Definition: What is the short form? (literary category)

Location: Where is this short form found?

Documentation Method: Audio, Video, Visual (Give specs), notetaking, etc.

Material: what is the short form made of?

Media: how does this short form enhance communication, obsolesce older media, return old media assumptions, or reverse media expectations (McLuhan)?

Function: what purpose might this short form have?

Access: who has access to this short form? what technologies are required?

Source: Cite source or provide documentation of the short form.

Annotated anthology Entry Example:

Short Form:

NATURE and Nature’s Laws lay hid in Night:

God said, “Let Newton be!” and all was light!

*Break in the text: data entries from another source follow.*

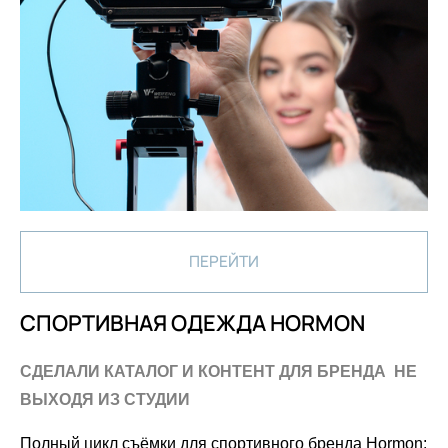
ПЕРЕЙТИ
СПОРТИВНАЯ ОДЕЖДА HORMON
СДЕЛАЛИ КАТАЛОГ И КОНТЕНТ ДЛЯ БРЕНДА НЕ
ВЫХОДЯ ИЗ СТУДИИ
Полный цикл съёмки для спортивного бренда Hormon: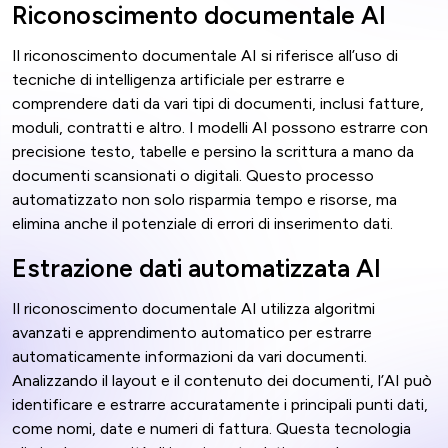
Riconoscimento documentale AI
Il riconoscimento documentale AI si riferisce all’uso di
tecniche di intelligenza artificiale per estrarre e
comprendere dati da vari tipi di documenti, inclusi fatture,
moduli, contratti e altro. I modelli AI possono estrarre con
precisione testo, tabelle e persino la scrittura a mano da
documenti scansionati o digitali. Questo processo
automatizzato non solo risparmia tempo e risorse, ma
elimina anche il potenziale di errori di inserimento dati.
Estrazione dati automatizzata AI
Il riconoscimento documentale AI utilizza algoritmi
avanzati e apprendimento automatico per estrarre
automaticamente informazioni da vari documenti.
Analizzando il layout e il contenuto dei documenti, l’AI può
identificare e estrarre accuratamente i principali punti dati,
come nomi, date e numeri di fattura. Questa tecnologia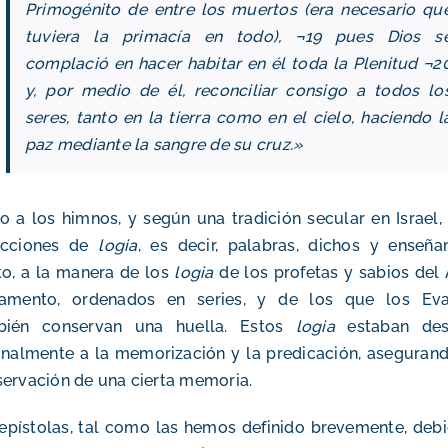
Primogénito de entre los muertos (era necesario qu
tuviera la primacía en todo), ¬19 pues Dios s
complació en hacer habitar en él toda la Plenitud ¬2
y, por medio de él, reconciliar consigo a todos lo
seres, tanto en la tierra como en el cielo, haciendo l
paz mediante la sangre de su cruz.»
o a los himnos, y según una tradición secular en Israel, 
ecciones de
logia
, es decir, palabras, dichos y enseñ
to, a la manera de los
logia
de los profetas y sabios del
tamento, ordenados en series, y de los que los Eva
bién conservan una huella. Estos
logia
estaban des
inalmente a la memorización y la predicación, asegurand
ervación de una cierta memoria.
epístolas, tal como las hemos definido brevemente, deb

Alexander Pope wrote these two lines as an epitaph, or “an inscription on a tomb or grave.” It could be an epigram with its wit, turn of phrase, and publication, but because it was written for the death of Isaac Newton, it is an epitaph. It is in verse, specifically heroic couplet with iambic pentameter and end rhyme. There are also many other figures: a quotation by rewriting the verse “let there be light” (Genesis 1:3); alliteration (Nature/nature/night/Newton; Laws/lay/let); metaphors (night/light or ignorance/reason); and direct speech (God said). It was an occasional poem written for the death of Isaac Newton on March 21, 1727. Though it was never displayed on Newton’s grave in Westminster Abby, it appeared in a book of Pope’s collected works meant for an educated audience. Written in the eighteenth century during the Enlightenment, Pope emphasizes both God and Newton, religion and science. The order of the epitaph mirrors the order of the universe, which Newton discovered. By praising Newton’s unique place as chosen by God, Pope also elevates his own position as poet. Though this epitaph can be found in many sources, it comes from Alexander Pope.The Complete Poetical Works of Alexander Pope, edited by Henry Walcott Boynton, 1869–1947. Boston and New York: Houghton, Mifflin & Co., 1903.

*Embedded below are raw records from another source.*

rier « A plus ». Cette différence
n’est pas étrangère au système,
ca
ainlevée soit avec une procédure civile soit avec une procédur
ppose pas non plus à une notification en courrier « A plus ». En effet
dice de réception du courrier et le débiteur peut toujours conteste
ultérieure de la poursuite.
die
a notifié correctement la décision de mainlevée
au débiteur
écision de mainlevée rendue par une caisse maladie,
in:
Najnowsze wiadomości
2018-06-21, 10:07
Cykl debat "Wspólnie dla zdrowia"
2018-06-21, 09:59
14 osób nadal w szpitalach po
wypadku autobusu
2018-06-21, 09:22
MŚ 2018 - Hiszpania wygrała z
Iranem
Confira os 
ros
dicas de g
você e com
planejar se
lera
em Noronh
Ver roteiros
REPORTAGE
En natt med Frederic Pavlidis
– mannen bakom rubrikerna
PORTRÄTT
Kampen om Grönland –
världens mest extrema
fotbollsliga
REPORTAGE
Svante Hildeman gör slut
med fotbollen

Field Guide Entry Example:

Short form:

Keyifli akşamların çerezi, Cerezza, TV, Süt mısırlı aromalı

(Pleasant evening snack, Cerezza, TV, Sweet corn flavored)

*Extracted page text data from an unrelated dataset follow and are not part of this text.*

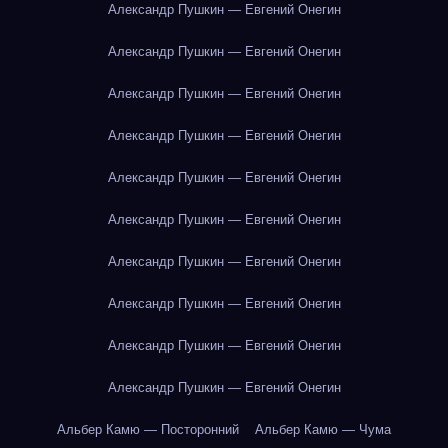
Александр Пушкин — Евгений Онегин
Александр Пушкин — Евгений Онегин
Александр Пушкин — Евгений Онегин
Александр Пушкин — Евгений Онегин
Александр Пушкин — Евгений Онегин
Александр Пушкин — Евгений Онегин
Александр Пушкин — Евгений Онегин
Александр Пушкин — Евгений Онегин
Александр Пушкин — Евгений Онегин
Александр Пушкин — Евгений Онегин
Альбер Камю — Посторонний
Альбер Камю — Чума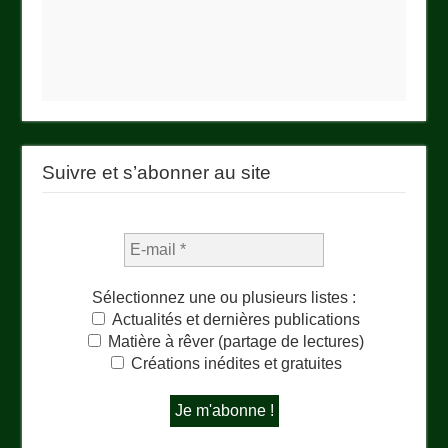
Suivre et s’abonner au site
Sélectionnez une ou plusieurs listes :
Actualités et dernières publications
Matière à rêver (partage de lectures)
Créations inédites et gratuites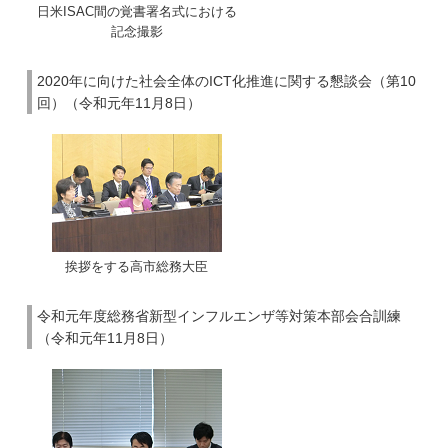
日米ISAC間の覚書署名式における
記念撮影
2020年に向けた社会全体のICT化推進に関する懇談会（第10
回）（令和元年11月8日）
挨拶をする高市総務大臣
令和元年度総務省新型インフルエンザ等対策本部会合訓練
（令和元年11月8日）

Definition: This is a hybrid short literary form consisting of an advertising motto (slogan) along with a multi-colored image of the snack and corn. Location: It can be found in grocery stores, mini-markets, or gas stations. Usually displayed with other snacks. Documentation Method: Mobile phone. Material: It is made of polypropylene (watertight plastic). Media: It uses image, text, and color to communicate particular feelings, times, locations to consumers (pleasant, evening, taste, smell, television). The differing fonts and sizes, colors (black, white, and yellow), and image placements create a quick impression of pleasure. Function: The purpose of this hybrid form is to sell the product. By communicating particular feelings, consumers are likely to purchase the product to attempt to create the feelings listed (The pleasure of sitting at home, watching TV, tasting and smelling). Access: Anyone can purchase this product (4tl), yet not anyone can produce the product. It requires industrial equipment (factory) to produce the food contents as well as petroleum to produce the container. Source: See image.